Re: [DISCUSS] Update supported blob types in puffin spec

2025-03-26 Thread Ajantha Bhat
Hey Denys,
I have gone through the proposal and it seems adding additional stats to
partition stats spec is requested by both Trino and Hive community.

I feel keeping column level stats per partition will definitely help the
query planner to make better decisions.
I saw that document didn't get enough reviews to move forward. I suggest
adding this as a discussion item for the next community sync to take this
forward.

- Ajantha

On Thu, Feb 6, 2025 at 6:10 PM Denys Kuzmenko  wrote:

> Hi All,
>
> After reviewing Iceberg's proposals for stats, checking the code and
> reading the comments, I've created a DRAFT proposal for the partition-level
> column stats. Would be great to continue discussion on that topic and share
> the ideas.
>
>
> https://docs.google.com/document/d/11Rp-irqb4L4Qpdxr6l83bA4IRsfw3AAyR8wokNe1r80/edit?usp=sharing
>
> Thank you,
> Denys
>


Re: [DISCUSS] Update supported blob types in puffin spec

2025-02-06 Thread Denys Kuzmenko
Hi All,

After reviewing Iceberg's proposals for stats, checking the code and reading 
the comments, I've created a DRAFT proposal for the partition-level column 
stats. Would be great to continue discussion on that topic and share the ideas.

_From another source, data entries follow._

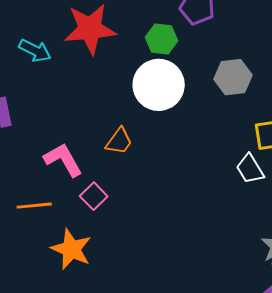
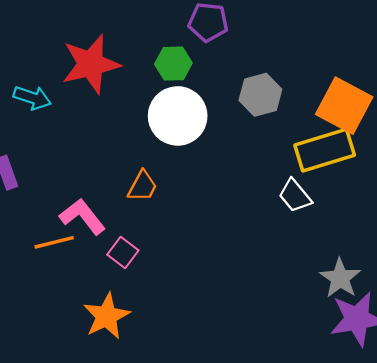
orange line: (34, 206) -> (54, 242), moved
orange star: (71, 249) -> (106, 316), turned 30

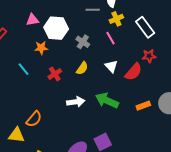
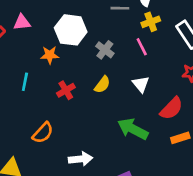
pink triangle: (32, 20) -> (22, 22), moved
cyan line: (23, 69) -> (25, 82), turned 48
red semicircle: (133, 72) -> (172, 108), moved
white arrow: (76, 102) -> (80, 159), moved
orange semicircle: (34, 119) -> (43, 133), moved

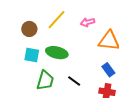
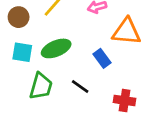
green ellipse: (57, 53) -> (56, 48), turned -35
blue rectangle: (108, 70) -> (102, 58), moved

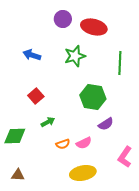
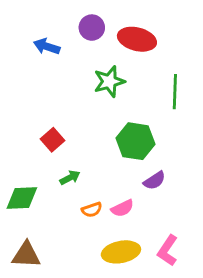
blue arrow: (32, 55) -> (47, 46), moved
pink L-shape: (125, 157) -> (168, 250), moved
brown triangle: (18, 175) -> (26, 255), size x1.5

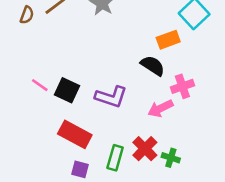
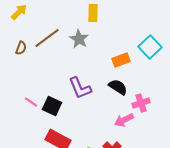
orange rectangle: (168, 40) -> (121, 60), moved
purple L-shape: (111, 97) -> (80, 88), moved, turned 50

https://docs.google.com/document/d/11Rp-irqb4L4Qpdxr6l83bA4IRsfw3AAyR8wokNe1r80/edit?usp=sharing

Thank you,
Denys


Re: [DISCUSS] Update supported blob types in puffin spec

2025-02-04 Thread Denys Kuzmenko
Thanks All for the reactions.

I wanted to emphasize that Hive's StatsObject was shared as an example with the 
suggestion to adapt it for iceberg - `PartitionColumnStats` (i.e. use column 
ids and drop name/type, etc).

As was mentioned by Rayan, column upper/lower bounds, counts, null value and 
NaN counts are tracked at file level. 
For the partition aggregates, we still need some compound object that could 
provide all values at once, precomputed, similar to basic stats - 
https://github.com/apache/iceberg/blob/main/core/src/main/java/org/apache/iceberg/PartitionStats.java

WDYT?


Re: [DISCUSS] Update supported blob types in puffin spec

2025-02-04 Thread Piotr Findeisen
Thanks  Denys for starting this discussion!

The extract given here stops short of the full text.